Search the records for the word "Platforms" and copy each line in which it appears.

-------- Data for this task

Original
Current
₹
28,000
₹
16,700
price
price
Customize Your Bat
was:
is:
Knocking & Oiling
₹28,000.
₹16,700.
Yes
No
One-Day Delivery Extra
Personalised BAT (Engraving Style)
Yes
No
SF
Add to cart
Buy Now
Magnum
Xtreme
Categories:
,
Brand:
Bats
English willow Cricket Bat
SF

----------------
-------- Data for this task

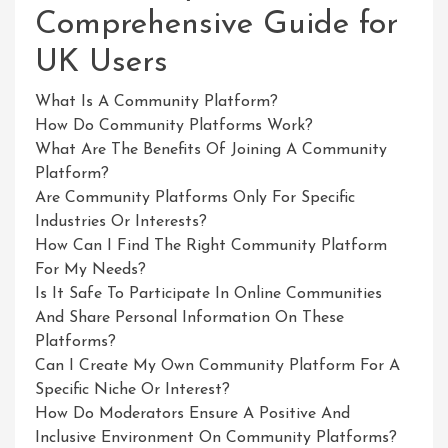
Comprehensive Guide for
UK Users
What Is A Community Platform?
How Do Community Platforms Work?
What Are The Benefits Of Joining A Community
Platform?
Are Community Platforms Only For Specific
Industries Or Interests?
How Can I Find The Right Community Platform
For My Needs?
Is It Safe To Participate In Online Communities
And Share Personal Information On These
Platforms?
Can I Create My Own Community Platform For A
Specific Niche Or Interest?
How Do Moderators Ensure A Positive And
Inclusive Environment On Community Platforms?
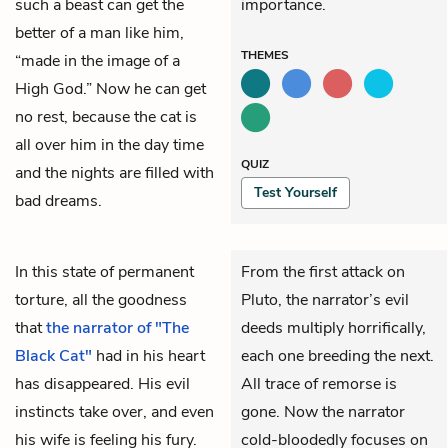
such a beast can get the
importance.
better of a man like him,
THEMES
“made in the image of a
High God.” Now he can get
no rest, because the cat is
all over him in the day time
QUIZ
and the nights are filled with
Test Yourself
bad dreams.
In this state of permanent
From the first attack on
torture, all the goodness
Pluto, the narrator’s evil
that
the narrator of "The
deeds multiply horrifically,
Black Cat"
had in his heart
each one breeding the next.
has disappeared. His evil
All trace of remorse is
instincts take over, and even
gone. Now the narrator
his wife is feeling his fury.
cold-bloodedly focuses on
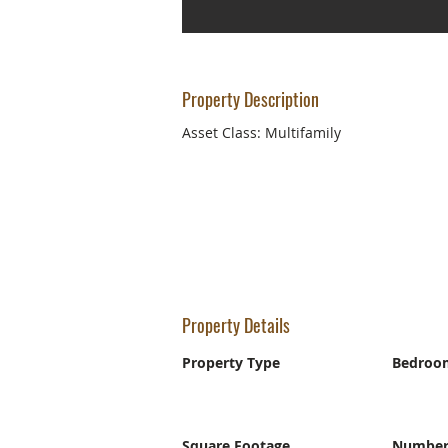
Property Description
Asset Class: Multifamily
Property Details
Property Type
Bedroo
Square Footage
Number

----------------
-------- Data for this task

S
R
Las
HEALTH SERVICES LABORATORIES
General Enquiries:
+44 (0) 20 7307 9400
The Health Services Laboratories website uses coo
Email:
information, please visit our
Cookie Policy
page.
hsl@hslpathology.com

----------------

## Finished exercise
How Do Community Platforms Work?
Are Community Platforms Only For Specific
Platforms?
Inclusive Environment On Community Platforms?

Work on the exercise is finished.